### PROBLEM DESCRIPTION
The full listing, word for word and free of images, is the expected result.

### TASK INPUT

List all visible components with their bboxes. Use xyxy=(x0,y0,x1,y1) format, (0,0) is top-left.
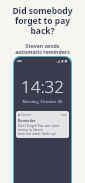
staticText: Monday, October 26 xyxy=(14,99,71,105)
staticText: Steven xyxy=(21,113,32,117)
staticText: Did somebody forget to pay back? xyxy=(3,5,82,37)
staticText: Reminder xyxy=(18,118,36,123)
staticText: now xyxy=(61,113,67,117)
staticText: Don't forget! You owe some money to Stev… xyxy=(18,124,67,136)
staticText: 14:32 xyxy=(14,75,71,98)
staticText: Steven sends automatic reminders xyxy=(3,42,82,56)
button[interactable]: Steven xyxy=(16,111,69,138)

### RESPONSE AREA
List all visible components with their bboxes. Use xyxy=(x0,y0,x1,y1) format, (0,0) is top-left.
staticText: Monday, October 26 xyxy=(14,99,71,105)
staticText: Steven xyxy=(21,113,32,117)
staticText: Did somebody forget to pay back? xyxy=(3,5,82,37)
staticText: Reminder xyxy=(18,118,36,123)
staticText: now xyxy=(61,113,67,117)
staticText: Don't forget! You owe some money to Stev… xyxy=(18,124,67,136)
staticText: 14:32 xyxy=(14,75,71,98)
staticText: Steven sends automatic reminders xyxy=(3,42,82,56)
button[interactable]: Steven xyxy=(16,111,69,138)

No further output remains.